::: SUPPLIED RECORDS

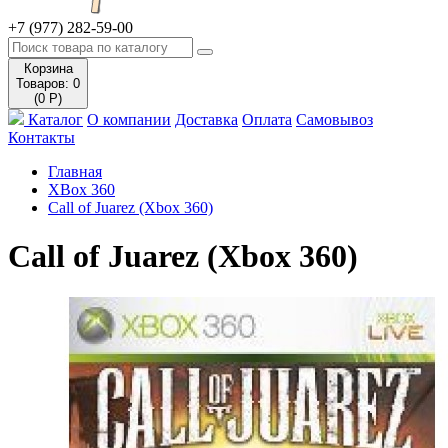
+7 (977) 282-59-00
Корзина
Товаров: 0
(0 Р)
Каталог
О компании
Доставка
Оплата
Самовывоз
Контакты
Главная
XBox 360
Call of Juarez (Xbox 360)
Call of Juarez (Xbox 360)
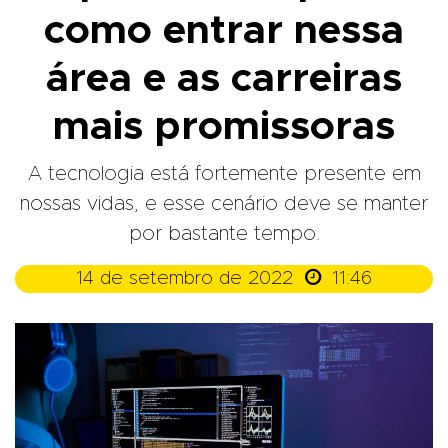
como entrar nessa
área e as carreiras
mais promissoras
A tecnologia está fortemente presente em
nossas vidas, e esse cenário deve se manter
por bastante tempo.

14 de setembro de 2022
11:46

::::::

AIM OF THE EXERCISE:
Repeat all the data as it stands, dropping any images it holds.

TASK OUTPUT:
+7 (977) 282-59-00
Корзина
Товаров: 0
(0 Р)
Каталог
О компании
Доставка
Оплата
Самовывоз
Контакты
Главная
XBox 360
Call of Juarez (Xbox 360)
Call of Juarez (Xbox 360)
como entrar nessa
área e as carreiras
mais promissoras
A tecnologia está fortemente presente em
nossas vidas, e esse cenário deve se manter
por bastante tempo.

14 de setembro de 2022
11:46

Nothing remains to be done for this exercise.